It was such an old-fashioned radio. Or, more precisely, half a radio, as it could receive signals but was unable to send any out. But as plain as it was, this imperfect radio was the first "high-tech" communications equipment that the Red Army, under the leadership of the Communist Party of China, ever had.
The radio, broken by a Red Army soldier as he thought it was a hazardous article, was obtained by the Red Army after a counter-encirclement maneuver in 1930. It was also the moment when Wang Zheng, a captive telephone operator, decided to join the army.
Although only capable of receiving messages, the radio was an important piece of equipment for Wang and other comrades in terms of obtaining crucial telegrams sent by the Kuomingtang. It played a key role in winning another counter-encirclement maneuver in 1931.
It was the first time that the Red Army had won a battle by relying on telecommunication technology.
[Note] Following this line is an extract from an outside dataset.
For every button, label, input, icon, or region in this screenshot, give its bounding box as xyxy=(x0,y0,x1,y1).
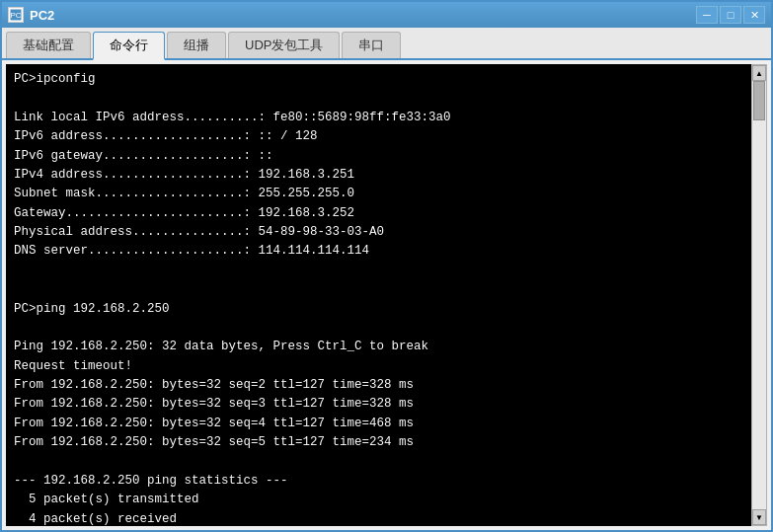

As more and more radios were obtained, the Red Army established radio communications system between troops and regions.
It was also such technology that allowed Chairman Mao Zedong to command the Yangtze River Crossing Campaign that kicked off on April 20, 1949 from Xibaipo, North China's Hebei Province.
China's telecommunications industry has developed rapidly since the founding of the People's Republic of China, particularly in the 40 years since the opening-up and reform period began.
International phone calls, long-distance calls, communications satellites and emails gradually came into people's lives.
China Telecom Corporation Limited, one of China's main telecommunication operators, completed the construction of an ultra-high-speed 5G network for the Huoshenshan Hospital (built for the treatment of the COVID-19 epidemic in early 2020) within three days, and livestreamed the construction process of the makeshift hospital, which showed the world the power of the country's communications industry.